October 27, 2022

The world economy is paying a high price for Russia’s unprovoked, unjustifiable and illegal war of aggression against Ukraine. With the impacts of the COVID-19 pandemic still lingering, the war is dragging down growth and putting additional upward pressure on prices, above all for food and energy. Global GDP stagnated in the second quarter of 2022 and output declined in the G20 economies. High inflation is persisting for longer than expected. In many economies, inflation in the first half of 2022 was at its highest since the 1980s. With recent indicators taking a turn for the worse, the global economic outlook has darkened.

Despite a boost in activity as COVID-19 infections drop worldwide, global growth is projected to remain subdued in the second half of 2022, before slowing further in 2023 to an annual growth of just 2.2%. Compared to OECD forecasts from December 2021, before Russia’s aggression against Ukraine, global GDP is now projected to be at least USD 2.8 trillion lower in 2023. There are many costs to Russia’s war, but this gives some sense of the worldwide price of the war in terms of economic output.

A key factor slowing global growth is the generalised tightening of monetary policy, driven by the greater-than-expected overshoot of inflation targets. Strict lockdowns associated with China’s zero COVID-19 policy have also impacted the Chinese and global economy. Shutdowns and property market weakness are slowing China’s growth to just 3.2% in 2022.

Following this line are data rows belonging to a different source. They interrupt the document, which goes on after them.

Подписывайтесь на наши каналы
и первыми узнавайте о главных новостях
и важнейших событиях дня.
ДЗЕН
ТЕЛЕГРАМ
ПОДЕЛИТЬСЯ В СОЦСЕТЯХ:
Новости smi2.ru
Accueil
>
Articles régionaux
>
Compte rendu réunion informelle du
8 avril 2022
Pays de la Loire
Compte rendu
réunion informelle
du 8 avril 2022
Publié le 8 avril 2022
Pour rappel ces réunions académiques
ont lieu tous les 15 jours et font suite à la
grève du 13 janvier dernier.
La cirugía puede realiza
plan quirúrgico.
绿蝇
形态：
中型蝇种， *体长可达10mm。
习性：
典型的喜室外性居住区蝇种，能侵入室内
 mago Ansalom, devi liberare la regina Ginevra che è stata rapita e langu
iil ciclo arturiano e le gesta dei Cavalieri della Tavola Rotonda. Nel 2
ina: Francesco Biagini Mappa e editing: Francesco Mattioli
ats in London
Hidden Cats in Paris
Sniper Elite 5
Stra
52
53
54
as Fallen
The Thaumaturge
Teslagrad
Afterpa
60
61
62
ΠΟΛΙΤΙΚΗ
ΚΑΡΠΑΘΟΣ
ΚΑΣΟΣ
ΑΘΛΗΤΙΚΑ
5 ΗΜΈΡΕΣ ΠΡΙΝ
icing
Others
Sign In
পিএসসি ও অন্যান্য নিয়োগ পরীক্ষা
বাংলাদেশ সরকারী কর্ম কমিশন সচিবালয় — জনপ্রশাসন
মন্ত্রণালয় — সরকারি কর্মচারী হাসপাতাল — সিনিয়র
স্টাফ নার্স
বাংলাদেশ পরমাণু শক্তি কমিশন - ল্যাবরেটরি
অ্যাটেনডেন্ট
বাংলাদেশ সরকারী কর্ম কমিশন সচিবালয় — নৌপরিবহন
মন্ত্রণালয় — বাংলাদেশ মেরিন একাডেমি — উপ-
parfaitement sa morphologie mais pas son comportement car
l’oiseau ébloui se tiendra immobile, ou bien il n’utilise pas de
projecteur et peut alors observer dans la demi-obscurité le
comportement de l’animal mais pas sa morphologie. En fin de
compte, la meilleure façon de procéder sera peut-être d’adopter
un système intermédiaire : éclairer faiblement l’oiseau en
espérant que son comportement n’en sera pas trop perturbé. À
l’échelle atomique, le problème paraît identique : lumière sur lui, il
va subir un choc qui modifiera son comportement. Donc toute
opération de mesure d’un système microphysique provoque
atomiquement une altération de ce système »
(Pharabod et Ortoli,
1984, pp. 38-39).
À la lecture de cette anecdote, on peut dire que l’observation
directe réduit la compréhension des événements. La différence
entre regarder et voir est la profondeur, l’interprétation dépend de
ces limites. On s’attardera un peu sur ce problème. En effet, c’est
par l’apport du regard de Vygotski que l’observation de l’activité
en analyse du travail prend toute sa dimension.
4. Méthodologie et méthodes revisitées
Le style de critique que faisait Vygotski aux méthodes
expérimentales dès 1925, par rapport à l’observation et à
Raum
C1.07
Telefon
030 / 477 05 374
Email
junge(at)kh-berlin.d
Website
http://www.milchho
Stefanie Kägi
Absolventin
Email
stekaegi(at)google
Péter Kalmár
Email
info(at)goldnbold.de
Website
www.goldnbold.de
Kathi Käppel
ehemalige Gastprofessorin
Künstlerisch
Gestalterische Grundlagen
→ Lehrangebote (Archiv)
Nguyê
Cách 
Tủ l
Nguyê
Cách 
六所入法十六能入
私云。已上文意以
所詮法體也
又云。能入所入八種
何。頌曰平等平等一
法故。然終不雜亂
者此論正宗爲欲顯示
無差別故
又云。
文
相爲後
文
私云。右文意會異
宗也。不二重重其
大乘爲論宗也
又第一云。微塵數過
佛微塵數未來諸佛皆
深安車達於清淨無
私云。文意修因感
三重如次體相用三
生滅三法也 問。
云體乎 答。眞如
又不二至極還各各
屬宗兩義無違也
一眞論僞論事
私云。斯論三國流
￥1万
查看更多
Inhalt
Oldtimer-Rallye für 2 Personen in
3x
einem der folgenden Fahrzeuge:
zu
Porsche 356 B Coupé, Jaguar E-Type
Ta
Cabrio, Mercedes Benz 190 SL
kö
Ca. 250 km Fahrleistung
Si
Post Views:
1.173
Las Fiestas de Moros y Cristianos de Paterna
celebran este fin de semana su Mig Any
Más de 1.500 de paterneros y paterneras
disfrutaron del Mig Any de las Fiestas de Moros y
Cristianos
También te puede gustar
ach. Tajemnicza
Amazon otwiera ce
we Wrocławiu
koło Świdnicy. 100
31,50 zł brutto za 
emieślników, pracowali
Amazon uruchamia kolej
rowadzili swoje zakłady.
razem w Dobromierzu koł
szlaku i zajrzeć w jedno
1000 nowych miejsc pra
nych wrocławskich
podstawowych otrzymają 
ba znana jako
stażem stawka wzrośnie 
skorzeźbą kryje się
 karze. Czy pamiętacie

Inflationary pressures are broadening out beyond food and energy almost everywhere, with businesses throughout the economy passing through higher energy, transportation and labour costs. Broader inflationary pressures were already evident in the United States earlier in 2022, and this is now also being seen in the euro area, and to a lesser degree in Japan.

More than half of the items in the price index show inflation above 4% in the United Kingdom, the United States and the euro area, reflecting a sharp increase compared to a year before and more than doubling their targets.

Tight labour market conditions – with unemployment rates at or close to 20-year lows in many countries – are boosting wages and helping to mitigate the loss of purchasing power and growth. However, this is also contributing to broad-based inflation. Wage growth has strengthened in many countries, particularly the United States, Canada and the United Kingdom, but not yet in the euro area.

With the global economic cycle turning and monetary tightening by most of the major central banks increasingly taking effect, headline inflation is projected to peak in the current quarter in most major economies, and to decline in the fourth quarter and throughout 2023 in most G20 countries. Even so, annual inflation in 2023 will remain well above central bank targets almost everywhere.

The United States, which began monetary policy tightening earliest, is expected to see more progress in bringing inflation back to target than in the euro area or the United Kingdom. By contrast, with the recent spike in energy costs working its way through the economy and with monetary policy tightening beginning later than in the United States, both headline and core inflation are projected to remain elevated in much of Europe.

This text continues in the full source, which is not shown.